2. Morphology
• Orthomyxoviruses are enveloped viruses that have a helical nucleocapsid. The virion
(virus particle) is pleomorphic, meaning that it can have a variety of shapes, but is
typically spherical or filamentous.
• The diameter of the virion is 80 to 120 nanometers (nm).
• The envelope is made up of a lipid bilayer that is derived from the host cell
membrane.
• The spikes on the surface of the envelope are made up of two glycoproteins:
hemagglutinin (HA) and neuraminidase (NA).
3. Morphology
• HA: The HA glycoprotein is responsible for attaching the virus to the host cell. It does
this by binding to sialic acid molecules on the surface of the cell.
• NA: The NA glycoprotein is responsible for releasing the virus from the host cell. It
does this by cleaving sialic acid molecules from the cell surface.
• Nucleocapsid: The nucleocapsid is a helical structure that is made up of nucleoprotein
(NP) molecules. The NP molecules are arranged in a spiral fashion around the viral
RNA.
• RNA genome: The RNA genome of orthomyxoviruses is single-stranded and
negative-sense. This means that the RNA is complementary to the mRNA that is used
to make proteins.
4.
5.
6. Morphology
• Paramyxoviruses have two main types of surface proteins: hemagglutinin (HA) and
neuraminidase (NA).
• Hemagglutinin (HA): The HA protein is responsible for attaching the virus to the
surface of a cell. It does this by binding to sialic acid, a type of sugar that is found on
the surface of cells.
• Neuraminidase (NA): The NA protein is responsible for releasing the virus from the
cell. It does this by cleaving sialic acid molecules from the cell surface
7. Cultivation
• Cell culture: This is the most common method for cultivating orthomyxoviruses. Cells are
grown in a laboratory dish and the virus is added to the culture. The virus will then infect the
cells and replicate. The CPE of the virus can be observed and the virus can be isolated and
purified.
• Animal models: Orthomyxoviruses can also be cultivated in animal models, such as chickens,
ferrets, and mice. The virus is injected into the animal and the infection is monitored. This
method is useful for studying the pathogenesis of the virus and for developing new treatments.

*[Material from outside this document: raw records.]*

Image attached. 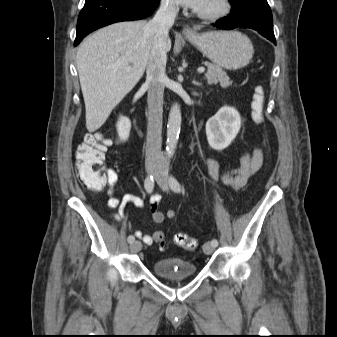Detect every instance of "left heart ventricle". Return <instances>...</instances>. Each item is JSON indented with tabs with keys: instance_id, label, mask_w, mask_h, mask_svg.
I'll use <instances>...</instances> for the list:
<instances>
[{
	"instance_id": "left-heart-ventricle-1",
	"label": "left heart ventricle",
	"mask_w": 337,
	"mask_h": 337,
	"mask_svg": "<svg viewBox=\"0 0 337 337\" xmlns=\"http://www.w3.org/2000/svg\"><path fill=\"white\" fill-rule=\"evenodd\" d=\"M216 7V0H207L205 5L199 11H209Z\"/></svg>"
}]
</instances>
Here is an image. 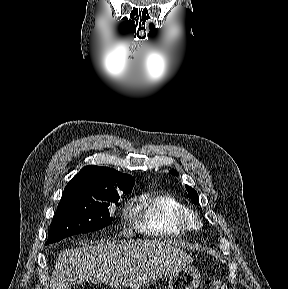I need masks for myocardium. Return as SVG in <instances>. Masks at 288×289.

• In ovo: This method involves injecting the virus into the egg of a chicken. The virus will then
infect the embryo and replicate. The embryo can then be harvested and the virus can be
isolated and purified. This method is useful for studying the replication of the virus and for
developing new vaccines.
8. Cultivation
• The cultivation of orthomyxoviruses can be a challenging process, as the viruses are sensitive to
changes in temperature and pH. The cells used for cultivation must also be susceptible to the
virus.
• The cell culture method is the most common method for cultivating orthomyxoviruses. The cells
that are most commonly used for cultivating influenzaviruses are Madin-Darby canine kidney
(MDCK) cells and human embryonic kidney (HEK) cells.
• The animal models that are most commonly used for cultivating orthomyxoviruses are chickens,
ferrets, and mice. Chickens are the most susceptible animals to influenzaviruses. Ferrets are
also susceptible to influenzaviruses, and they are often used to study the pathogenesis of the
virus. Mice are less susceptible to influenzaviruses, but they are useful for studying the immune
response to the virus.
• The in ovo method is not as commonly used as the cell culture method or the animal model
method. However, it can be useful for studying the replication of the virus and for developing new
vaccines.
9. Replication
• The virus attaches to the surface of a cell using its HA protein: The HA protein is a
surface protein that helps the virus attach to the cell. It is also responsible for the
formation of syncytia.
• The viral RNA is transcribed into DNA by a viral enzyme called reverse transcriptase.
• The DNA is then integrated into the host cell genome.
• The virus replicates and produces new virions.
• The new virions are released from the cell and can infect other cells.The NA protein is
a surface protein that helps the virus release from the cell. It is also responsible for
the cleavage of sialic acid, a type of sugar that is found on the surface of cells.The
virus fuses with the cell membrane and releases its genetic material into the cell.
10. Replication
The replication of orthomyxoviruses can be divided into two phases: the transcription
phase and the replication phase.
•Transcription phase: In the transcription phase, the viral RNA is
transcribed into DNA by reverse transcriptase. The DNA is then
integrated into the host cell genome.
•Replication phase: In the replication phase, the virus replicates
and produces new virions. The new virions are released from
the cell and can infect other cells.
11. Replication
The replication of orthomyxoviruses can be divided into two phases: the transcription
phase and the replication phase.
•Transcription phase: In the transcription phase, the viral RNA is
transcribed into DNA by reverse transcriptase. The DNA is then
integrated into the host cell genome.
•Replication phase: In the replication phase, the virus replicates
and produces new virions. The new virions are released from
the cell and can infect other cells.